Every line of the listing is to be returned exactly as given.

◆ Records for processing
**********

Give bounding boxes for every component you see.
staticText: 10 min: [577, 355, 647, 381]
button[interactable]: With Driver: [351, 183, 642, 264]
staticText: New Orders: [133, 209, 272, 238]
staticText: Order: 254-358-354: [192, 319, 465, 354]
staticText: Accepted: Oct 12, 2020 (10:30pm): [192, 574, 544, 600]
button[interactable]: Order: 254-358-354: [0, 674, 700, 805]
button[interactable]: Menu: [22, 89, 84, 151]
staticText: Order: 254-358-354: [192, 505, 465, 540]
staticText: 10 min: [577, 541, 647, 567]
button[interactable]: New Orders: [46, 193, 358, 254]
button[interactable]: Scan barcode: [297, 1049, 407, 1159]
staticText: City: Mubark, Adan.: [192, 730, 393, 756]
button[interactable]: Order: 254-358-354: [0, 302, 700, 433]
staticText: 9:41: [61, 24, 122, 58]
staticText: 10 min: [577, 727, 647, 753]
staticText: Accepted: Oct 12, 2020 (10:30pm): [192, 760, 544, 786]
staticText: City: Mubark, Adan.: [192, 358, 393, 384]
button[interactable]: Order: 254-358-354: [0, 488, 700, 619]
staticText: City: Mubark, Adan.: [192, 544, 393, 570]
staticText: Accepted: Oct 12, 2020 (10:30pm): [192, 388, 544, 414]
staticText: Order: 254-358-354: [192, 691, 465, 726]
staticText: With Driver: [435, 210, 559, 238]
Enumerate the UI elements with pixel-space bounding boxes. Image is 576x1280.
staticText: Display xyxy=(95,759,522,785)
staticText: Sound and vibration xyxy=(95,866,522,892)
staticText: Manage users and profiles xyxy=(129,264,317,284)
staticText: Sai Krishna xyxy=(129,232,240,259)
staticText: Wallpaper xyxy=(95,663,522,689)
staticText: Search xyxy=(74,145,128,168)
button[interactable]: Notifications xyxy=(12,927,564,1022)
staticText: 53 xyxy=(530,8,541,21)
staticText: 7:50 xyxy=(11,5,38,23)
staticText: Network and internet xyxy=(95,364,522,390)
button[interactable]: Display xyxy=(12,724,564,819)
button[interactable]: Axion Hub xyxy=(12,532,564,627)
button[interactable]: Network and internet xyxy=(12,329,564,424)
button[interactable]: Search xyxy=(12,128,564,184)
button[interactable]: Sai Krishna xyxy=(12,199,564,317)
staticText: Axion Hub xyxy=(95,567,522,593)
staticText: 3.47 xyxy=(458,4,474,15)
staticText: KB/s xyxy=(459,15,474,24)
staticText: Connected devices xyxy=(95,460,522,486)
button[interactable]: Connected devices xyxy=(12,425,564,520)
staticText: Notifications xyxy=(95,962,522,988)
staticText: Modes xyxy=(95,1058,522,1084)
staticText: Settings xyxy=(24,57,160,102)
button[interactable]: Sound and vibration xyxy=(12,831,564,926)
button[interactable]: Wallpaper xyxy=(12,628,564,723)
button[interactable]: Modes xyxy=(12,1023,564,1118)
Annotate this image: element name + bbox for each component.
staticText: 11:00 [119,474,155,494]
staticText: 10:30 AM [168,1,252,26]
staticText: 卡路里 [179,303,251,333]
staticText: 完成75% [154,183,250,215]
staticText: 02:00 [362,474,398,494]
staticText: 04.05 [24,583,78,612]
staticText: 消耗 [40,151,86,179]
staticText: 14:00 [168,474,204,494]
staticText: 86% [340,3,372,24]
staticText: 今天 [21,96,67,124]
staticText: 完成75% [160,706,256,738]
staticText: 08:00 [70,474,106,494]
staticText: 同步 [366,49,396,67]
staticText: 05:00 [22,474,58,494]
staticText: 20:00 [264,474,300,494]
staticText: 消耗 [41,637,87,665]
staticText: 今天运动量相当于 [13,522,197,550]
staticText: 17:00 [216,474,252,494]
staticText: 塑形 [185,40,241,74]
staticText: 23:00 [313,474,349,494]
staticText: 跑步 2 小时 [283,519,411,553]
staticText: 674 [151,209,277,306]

**********

◆ Answer box
Give bounding boxes for every component you see.
staticText: 10 min: [577, 355, 647, 381]
button[interactable]: With Driver: [351, 183, 642, 264]
staticText: New Orders: [133, 209, 272, 238]
staticText: Order: 254-358-354: [192, 319, 465, 354]
staticText: Accepted: Oct 12, 2020 (10:30pm): [192, 574, 544, 600]
button[interactable]: Order: 254-358-354: [0, 674, 700, 805]
button[interactable]: Menu: [22, 89, 84, 151]
staticText: Order: 254-358-354: [192, 505, 465, 540]
staticText: 10 min: [577, 541, 647, 567]
button[interactable]: New Orders: [46, 193, 358, 254]
button[interactable]: Scan barcode: [297, 1049, 407, 1159]
staticText: City: Mubark, Adan.: [192, 730, 393, 756]
button[interactable]: Order: 254-358-354: [0, 302, 700, 433]
staticText: 9:41: [61, 24, 122, 58]
staticText: 10 min: [577, 727, 647, 753]
staticText: Accepted: Oct 12, 2020 (10:30pm): [192, 760, 544, 786]
staticText: City: Mubark, Adan.: [192, 358, 393, 384]
button[interactable]: Order: 254-358-354: [0, 488, 700, 619]
staticText: City: Mubark, Adan.: [192, 544, 393, 570]
staticText: Accepted: Oct 12, 2020 (10:30pm): [192, 388, 544, 414]
staticText: Order: 254-358-354: [192, 691, 465, 726]
staticText: With Driver: [435, 210, 559, 238]
Enumerate the UI elements with pixel-space bounding boxes. Image is 576x1280.
staticText: Display xyxy=(95,759,522,785)
staticText: Sound and vibration xyxy=(95,866,522,892)
staticText: Manage users and profiles xyxy=(129,264,317,284)
staticText: Sai Krishna xyxy=(129,232,240,259)
staticText: Wallpaper xyxy=(95,663,522,689)
staticText: Search xyxy=(74,145,128,168)
button[interactable]: Notifications xyxy=(12,927,564,1022)
staticText: 53 xyxy=(530,8,541,21)
staticText: 7:50 xyxy=(11,5,38,23)
staticText: Network and internet xyxy=(95,364,522,390)
button[interactable]: Display xyxy=(12,724,564,819)
button[interactable]: Axion Hub xyxy=(12,532,564,627)
button[interactable]: Network and internet xyxy=(12,329,564,424)
button[interactable]: Search xyxy=(12,128,564,184)
button[interactable]: Sai Krishna xyxy=(12,199,564,317)
staticText: Axion Hub xyxy=(95,567,522,593)
staticText: 3.47 xyxy=(458,4,474,15)
staticText: KB/s xyxy=(459,15,474,24)
staticText: Connected devices xyxy=(95,460,522,486)
button[interactable]: Connected devices xyxy=(12,425,564,520)
staticText: Notifications xyxy=(95,962,522,988)
staticText: Modes xyxy=(95,1058,522,1084)
staticText: Settings xyxy=(24,57,160,102)
button[interactable]: Sound and vibration xyxy=(12,831,564,926)
button[interactable]: Wallpaper xyxy=(12,628,564,723)
button[interactable]: Modes xyxy=(12,1023,564,1118)
Annotate this image: element name + bbox for each component.
staticText: 11:00 [119,474,155,494]
staticText: 10:30 AM [168,1,252,26]
staticText: 卡路里 [179,303,251,333]
staticText: 完成75% [154,183,250,215]
staticText: 02:00 [362,474,398,494]
staticText: 04.05 [24,583,78,612]
staticText: 消耗 [40,151,86,179]
staticText: 14:00 [168,474,204,494]
staticText: 86% [340,3,372,24]
staticText: 今天 [21,96,67,124]
staticText: 完成75% [160,706,256,738]
staticText: 08:00 [70,474,106,494]
staticText: 同步 [366,49,396,67]
staticText: 05:00 [22,474,58,494]
staticText: 20:00 [264,474,300,494]
staticText: 消耗 [41,637,87,665]
staticText: 今天运动量相当于 [13,522,197,550]
staticText: 17:00 [216,474,252,494]
staticText: 塑形 [185,40,241,74]
staticText: 23:00 [313,474,349,494]
staticText: 跑步 2 小时 [283,519,411,553]
staticText: 674 [151,209,277,306]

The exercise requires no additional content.